/---
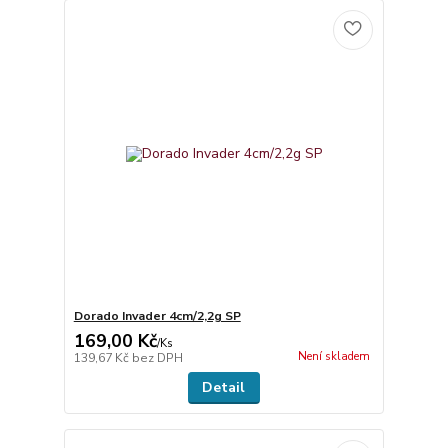
Dorado Invader 4cm/2,2g SP
169,00 Kč
/
Ks
Není skladem
139,67 Kč
bez DPH
Detail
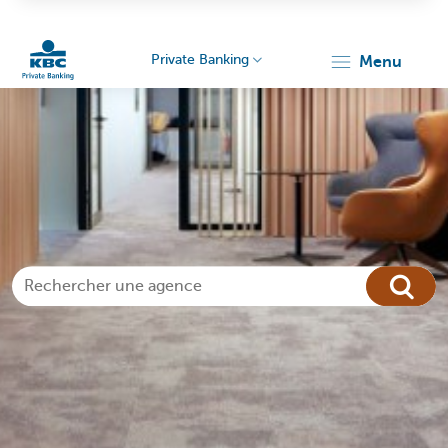
Private Banking
menu
Particulieren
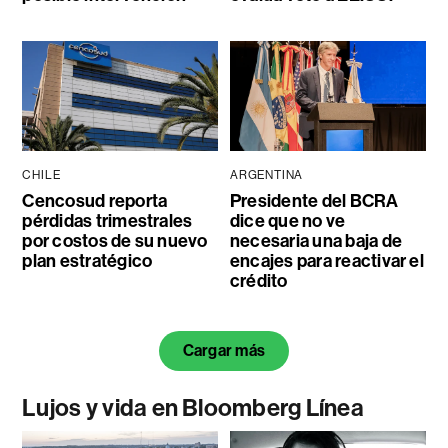
CHILE
ARGENTINA
Cencosud reporta
Presidente del BCRA
pérdidas trimestrales
dice que no ve
por costos de su nuevo
necesaria una baja de
plan estratégico
encajes para reactivar el
crédito
Cargar más
Lujos y vida en Bloomberg Línea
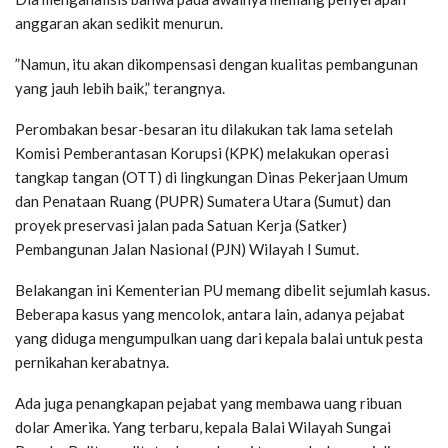
anggaran akan sedikit menurun.
”Namun, itu akan dikompensasi dengan kualitas pembangunan
yang jauh lebih baik,” terangnya.
Perombakan besar-besaran itu dilakukan tak lama setelah
Komisi Pemberantasan Korupsi (KPK) melakukan operasi
tangkap tangan (OTT) di lingkungan Dinas Pekerjaan Umum
dan Penataan Ruang (PUPR) Sumatera Utara (Sumut) dan
proyek preservasi jalan pada Satuan Kerja (Satker)
Pembangunan Jalan Nasional (PJN) Wilayah I Sumut.
Belakangan ini Kementerian PU memang dibelit sejumlah kasus.
Beberapa kasus yang mencolok, antara lain, adanya pejabat
yang diduga mengumpulkan uang dari kepala balai untuk pesta
pernikahan kerabatnya.
Ada juga penangkapan pejabat yang membawa uang ribuan
dolar Amerika. Yang terbaru, kepala Balai Wilayah Sungai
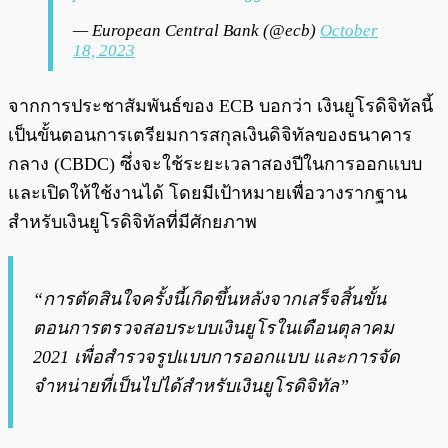
— European Central Bank (@ecb)
October
18, 2023
จากการประชาสัมพันธ์ของ ECB บอกว่า เงินยูโรดิจิทัลนี้
เป็นขั้นตอนการเตรียมการสกุลเงินดิจิทัลของธนาคาร
กลาง (CBDC) ซึ่งจะใช้ระยะเวลาสองปีในการออกแบบ
และเปิดให้ใช้งานได้ โดยมีเป้าหมายเพื่อวางรากฐาน
สำหรับเงินยูโรดิจิทัลที่มีศักยภาพ
“การตัดสินใจครั้งนี้เกิดขึ้นหลังจากเสร็จสิ้นขั้น
ตอนการตรวจสอบระบบเงินยูโรในเดือนตุลาคม
2021 เพื่อสำรวจรูปแบบการออกแบบ และการจัด
จำหน่ายที่เป็นไปได้สำหรับเงินยูโรดิจิทัล”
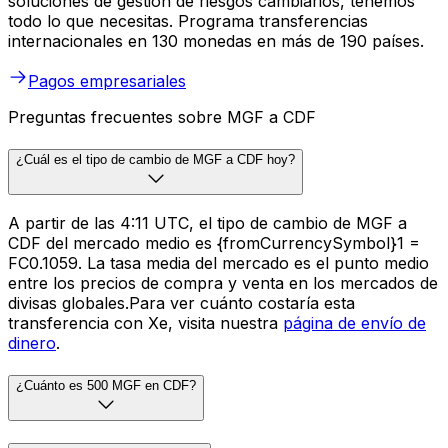
soluciones de gestión de riesgos cambiarios, tenemos
todo lo que necesitas. Programa transferencias
internacionales en 130 monedas en más de 190 países.
Pagos empresariales
Preguntas frecuentes sobre MGF a CDF
¿Cuál es el tipo de cambio de MGF a CDF hoy?
A partir de las 4:11 UTC, el tipo de cambio de MGF a
CDF del mercado medio es {fromCurrencySymbol}1 =
FC0.1059. La tasa media del mercado es el punto medio
entre los precios de compra y venta en los mercados de
divisas globales.Para ver cuánto costaría esta
transferencia con Xe, visita nuestra
página de envío de
dinero
.
¿Cuánto es 500 MGF en CDF?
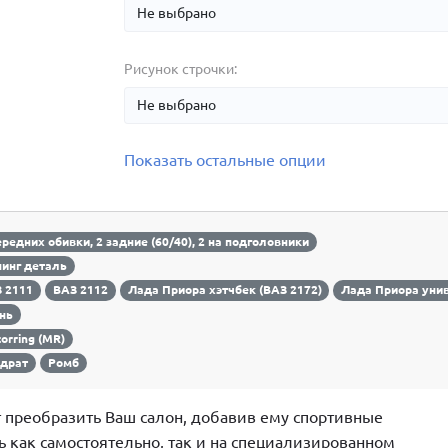
Рисунок строчки:
Показать остальные опции
ередних обивки, 2 задние (60/40), 2 на подголовники
инг деталь
 2111
ВАЗ 2112
Лада Приора хэтчбек (ВАЗ 2172)
Лада Приора унив
нь
orring (MR)
драт
Ромб
 преобразить Ваш салон, добавив ему спортивные
ь как самостоятельно, так и на специализированном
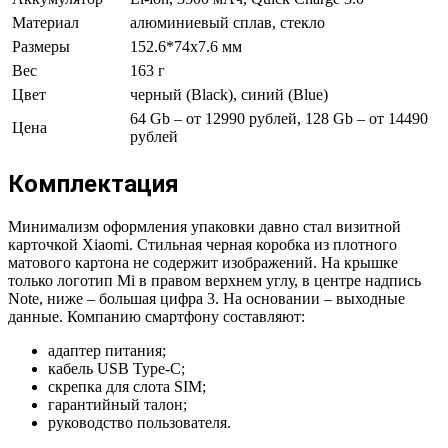
Материал
алюминиевый сплав, стекло
Размеры
152.6*74х7.6 мм
Вес
163 г
Цвет
черный (Black), синий (Blue)
64 Gb – от 12990 рублей, 128 Gb – от 14490
Цена
рублей
Комплектация
Минимализм оформления упаковки давно стал визитной
карточкой Xiaomi. Стильная черная коробка из плотного
матового картона не содержит изображений. На крышке
только логотип Mi в правом верхнем углу, в центре надпись
Note, ниже – большая цифра 3. На основании – выходные
данные. Компанию смартфону составляют:
адаптер питания;
кабель USB Type-C;
скрепка для слота SIM;
гарантийный талон;
руководство пользователя.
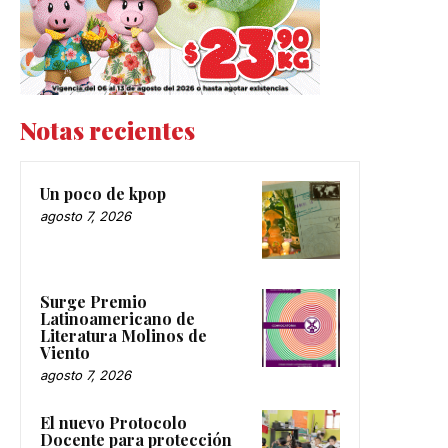
Notas recientes
Un poco de kpop
agosto 7, 2026
Surge Premio
Latinoamericano de
Literatura Molinos de
Viento
agosto 7, 2026
El nuevo Protocolo
Docente para protección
\---
» INSTRUCTIONS TO FOLLOW:
Since the pictures don't belong in the copy, copy only the rest of the entries above exactly.

» WRITTEN REPLY:
Dorado Invader 4cm/2,2g SP
169,00 Kč
/
Ks
Není skladem
139,67 Kč
bez DPH
Detail
Private Banking
menu
Particulieren
CHILE
ARGENTINA
Cencosud reporta
Presidente del BCRA
pérdidas trimestrales
dice que no ve
por costos de su nuevo
necesaria una baja de
plan estratégico
encajes para reactivar el
crédito
Cargar más
Lujos y vida en Bloomberg Línea
anggaran akan sedikit menurun.
”Namun, itu akan dikompensasi dengan kualitas pembangunan
yang jauh lebih baik,” terangnya.
Perombakan besar-besaran itu dilakukan tak lama setelah
Komisi Pemberantasan Korupsi (KPK) melakukan operasi
tangkap tangan (OTT) di lingkungan Dinas Pekerjaan Umum
dan Penataan Ruang (PUPR) Sumatera Utara (Sumut) dan
proyek preservasi jalan pada Satuan Kerja (Satker)
Pembangunan Jalan Nasional (PJN) Wilayah I Sumut.
Belakangan ini Kementerian PU memang dibelit sejumlah kasus.
Beberapa kasus yang mencolok, antara lain, adanya pejabat
yang diduga mengumpulkan uang dari kepala balai untuk pesta
pernikahan kerabatnya.
Ada juga penangkapan pejabat yang membawa uang ribuan
dolar Amerika. Yang terbaru, kepala Balai Wilayah Sungai
— European Central Bank (@ecb)
October
18, 2023
จากการประชาสัมพันธ์ของ ECB บอกว่า เงินยูโรดิจิทัลนี้
เป็นขั้นตอนการเตรียมการสกุลเงินดิจิทัลของธนาคาร
กลาง (CBDC) ซึ่งจะใช้ระยะเวลาสองปีในการออกแบบ
และเปิดให้ใช้งานได้ โดยมีเป้าหมายเพื่อวางรากฐาน
สำหรับเงินยูโรดิจิทัลที่มีศักยภาพ
“การตัดสินใจครั้งนี้เกิดขึ้นหลังจากเสร็จสิ้นขั้น
ตอนการตรวจสอบระบบเงินยูโรในเดือนตุลาคม
2021 เพื่อสำรวจรูปแบบการออกแบบ และการจัด
จำหน่ายที่เป็นไปได้สำหรับเงินยูโรดิจิทัล”
soluciones de gestión de riesgos cambiarios, tenemos
todo lo que necesitas. Programa transferencias
internacionales en 130 monedas en más de 190 países.
Pagos empresariales
Preguntas frecuentes sobre MGF a CDF
¿Cuál es el tipo de cambio de MGF a CDF hoy?
A partir de las 4:11 UTC, el tipo de cambio de MGF a
CDF del mercado medio es {fromCurrencySymbol}1 =
FC0.1059. La tasa media del mercado es el punto medio
entre los precios de compra y venta en los mercados de
divisas globales.Para ver cuánto costaría esta
transferencia con Xe, visita nuestra
página de envío de
dinero
.
¿Cuánto es 500 MGF en CDF?
Рисунок строчки:
Показать остальные опции
ередних обивки, 2 задние (60/40), 2 на подголовники
инг деталь
 2111
ВАЗ 2112
Лада Приора хэтчбек (ВАЗ 2172)
Лада Приора унив
нь
orring (MR)
драт
Ромб
 преобразить Ваш салон, добавив ему спортивные
ь как самостоятельно, так и на специализированном
Материал
алюминиевый сплав, стекло
Размеры
152.6*74х7.6 мм
Вес
163 г
Цвет
черный (Black), синий (Blue)
64 Gb – от 12990 рублей, 128 Gb – от 14490
Цена
рублей
Комплектация
Минимализм оформления упаковки давно стал визитной
карточкой Xiaomi. Стильная черная коробка из плотного
матового картона не содержит изображений. На крышке
только логотип Mi в правом верхнем углу, в центре надпись
Note, ниже – большая цифра 3. На основании – выходные
данные. Компанию смартфону составляют:
адаптер питания;
кабель USB Type-C;
скрепка для слота SIM;
гарантийный талон;
руководство пользователя.
Notas recientes
Un poco de kpop
agosto 7, 2026
Surge Premio
Latinoamericano de
Literatura Molinos de
Viento
agosto 7, 2026
El nuevo Protocolo
Docente para protección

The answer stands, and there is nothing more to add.